Could you give the entries back exactly as they stand, minus any pictures?

PROVIDED RECORDS:
:::::

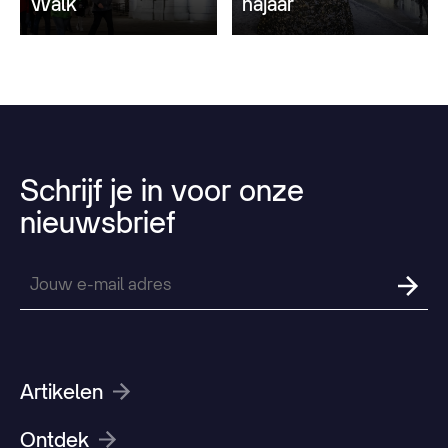
Walk
najaar
Schrijf
je
in
voor
onze
nieuwsbrief
Artikelen
Ontdek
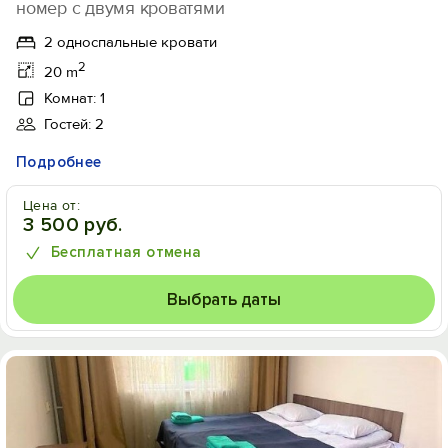
номер с двумя кроватями
2 односпальные кровати
2
20 m
Комнат: 1
Гостей: 2
Подробнее
Цена от:
3 500 руб.
Бесплатная отмена
Выбрать даты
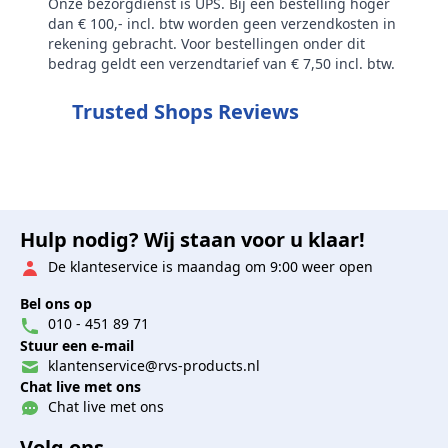
Onze bezorgdienst is UPS. Bij een bestelling hoger
dan € 100,- incl. btw worden geen verzendkosten in
rekening gebracht. Voor bestellingen onder dit
bedrag geldt een verzendtarief van € 7,50 incl. btw.
Trusted Shops Reviews
Hulp nodig? Wij staan voor u klaar!
De klanteservice is maandag om 9:00 weer open
Bel ons op
010 - 451 89 71
Stuur een e-mail
klantenservice@rvs-products.nl
Chat live met ons
Chat live met ons
Volg ons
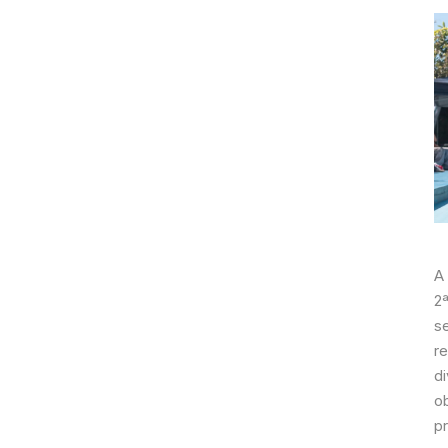
A
2ª
s
re
d
ob
p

:::::

WRITTEN SOLUTION:
Walk
najaar
Schrijf
je
in
voor
onze
nieuwsbrief
Artikelen
Ontdek
номер с двумя кроватями
2 односпальные кровати
2
20 m
Комнат: 1
Гостей: 2
Подробнее
Цена от:
3 500 руб.
Бесплатная отмена
Выбрать даты
Onze bezorgdienst is UPS. Bij een bestelling hoger
dan € 100,- incl. btw worden geen verzendkosten in
rekening gebracht. Voor bestellingen onder dit
bedrag geldt een verzendtarief van € 7,50 incl. btw.
Trusted Shops Reviews
Hulp nodig? Wij staan voor u klaar!
De klanteservice is maandag om 9:00 weer open
Bel ons op
010 - 451 89 71
Stuur een e-mail
klantenservice@rvs-products.nl
Chat live met ons
Chat live met ons
Volg ons
A
2ª
s
re
d
ob
p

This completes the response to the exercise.